A kick in the ass and a gun to my head
6:56 p.m. 2003-10-02
Right now, I hate everytihg. I hate you, I hate myself more than ever. I hate my family, I hate my house I hate how long it takes to get home and how little comfort there is within this building. I hate how stupid I am, how forgetful, how selfless and self-destructive I am. I hate my guitar and every song I've ever played written or sun. I hate every thought, every word every sound I hear. I hate breathing and the taste of the air. I hate these headaches and these circles under my eyes and how i haven't really slept in days. I hate how I lie to everyone all the time and they never even know. I hate how honest I am, how honest I've become just for you for no good reason. I hate happiness and the feel of your skin and the sound of your voice and the smell of your hair. I hate everything, and its only in this hatred that I can keep from falling apart. I hate these tears straining to get out, I hate these sobs I can feel struggling to get free and I hate how determined I am to control them. I hate thinking of you and I hate thinking of anything else. Right now, I hate everything.

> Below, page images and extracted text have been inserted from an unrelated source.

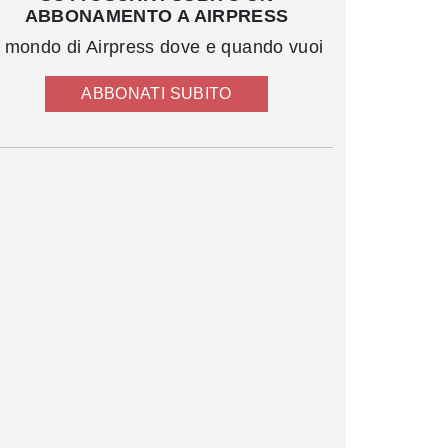
ABBONAMENTO A AIRPRESS
l mondo di Airpress dove e quando vuoi
ABBONATI SUBITO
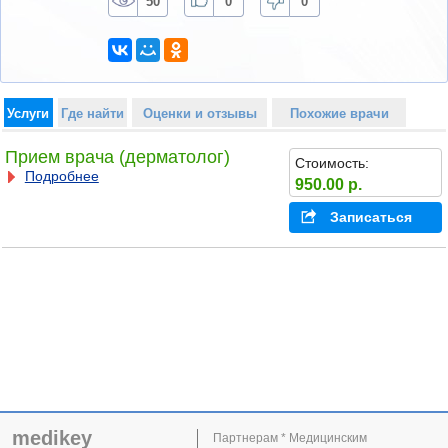
50
0
0
Услуги
Где найти
Оценки и отзывы
Похожие врачи
Прием врача (дерматолог)
Стоимость:
Подробнее
950.00 р.
Записаться
medikey
Партнерам * Медицинским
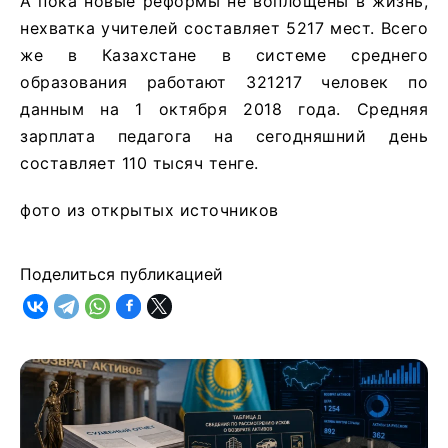
А пока новые реформы не воплощены в жизнь,
нехватка учителей составляет 5217 мест. Всего
же в Казахстане в системе среднего
образования работают 321217 человек по
данным на 1 октября 2018 года. Средняя
зарплата педагога на сегодняшний день
составляет 110 тысяч тенге.
фото из открытых источников
Поделиться публикацией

Right now, I want to break up with you. I want to tattoo LOSER on my forehead, WILLINGLY FORSAKEN across my chest and HATRED on my arms. I want to stand naked in the middle of my school and I want them all to laugh and throw things. I want to see the looks in the eyes of strangers and the embarrassment in the eyes of people I know.
Life just keeps on confirming it. I am worthless. I will never measure up. I am a horrid black abomination, a child with a sick mind.